The ongoing coronavirus pandemic has shuttered hundreds of thousands of small businesses across the country and has dramatically affected large businesses and corporations. Despite these staggering realities, applications for new businesses are surging. While this may seem like a risky time to start a business, there are a few upsides. First, business closures mean there is less competition in certain markets. Second, as many businesses turn remote, you may be able to land a bargain on office space. This opens the door for new business opportunities and you could end up dominating the marketplace when things begin returning to normal. Nevertheless, the pandemic still comes with its fair share of risks and challenges. Entrepreneurs may find it difficult to get the funding they need to support their start-ups. Given that funding is a cornerstone of starting a business, this is a very important piece of the puzzle. For this reason, it is important that entrepreneurs understand the challenges they face when looking to fund a start-up amid this pandemic.

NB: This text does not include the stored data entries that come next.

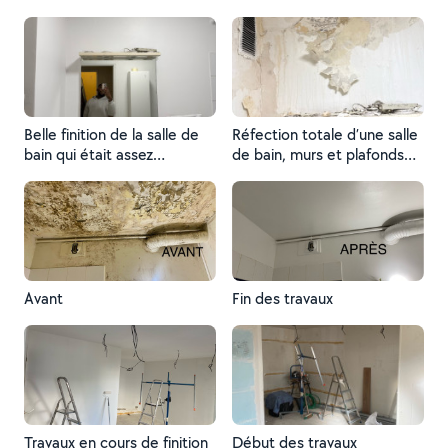
d’abord appliqué une bonne
couche d’impression, cette
technique est très
importante pour réaliser un
travail de qualité
Belle finition de la salle de
Réfection totale d’une salle
bain qui était assez
de bain, murs et plafonds
délabrée
étant très dégradés
Avant
Fin des travaux
Travaux en cours de finition
Début des travaux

Risk of Personal Financial Loss
Funding may be hard to come by in a time when so many businesses are facing financial losses. Investors might be leery of lending money, which could result in entrepreneurs having to use their own personal savings to fund their business. Start-ups require a great deal of money on the front end in order to get the business up and running. It could take several months or even longer before your business becomes profitable so you have to be able to support yourself during this time. On the other hand, if your business does not succeed, you risk significant financial losses which could be devastating if you do not have a safety net.

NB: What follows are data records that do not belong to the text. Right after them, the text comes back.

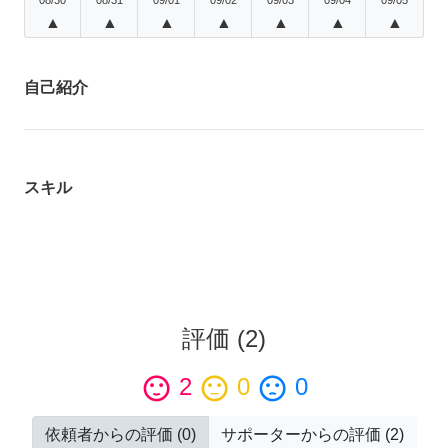
▲
▲
▲
▲
▲
▲
▲
自己紹介
スキル
評価
(
2
)
sentiment_satisfied
2
sentiment_neutral
0
sentiment_dissatisfied
0
依頼者からの評価
(
0
)
サポーターからの評価
(
2
)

Uncertainty with the Economy
Although more and more people are getting vaccinated every day, there is no clear way to predict when this crisis will end and when the economy will recover. It is even possible that the economy will continue to get much worse before it begins to recover. Investors are very cautious about funding during a time of such uncertainty.

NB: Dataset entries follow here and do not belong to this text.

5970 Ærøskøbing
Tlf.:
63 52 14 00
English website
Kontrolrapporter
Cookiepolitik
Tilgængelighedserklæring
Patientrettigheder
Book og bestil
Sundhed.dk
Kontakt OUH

Revenues are Impacted by Containment Measures
Just about every business is facing unique challenges relating to restrictions and containment measures. Mask mandates, social distancing, capacity restrictions, and other containment measures are making it difficult for businesses to run as usual which in turn, directly affects revenues. Furthermore, many people are still skeptical about going out in public, being in crowds, and participating in activities that they participated in before. Investors are well aware of these challenges and they realize it might be a significant amount of time if and when they ever recoup their investments. This makes it even more difficult to find an investor who might be willing to fund your business.
Constantly Changing Legislation
The business landscape is constantly changing and it seems as if every day the government is releasing new laws, policies, and regulations that affect business owners. Again, investors are cautious to proceed with new business ventures until they can get a better understanding of what regulations they will be faced with.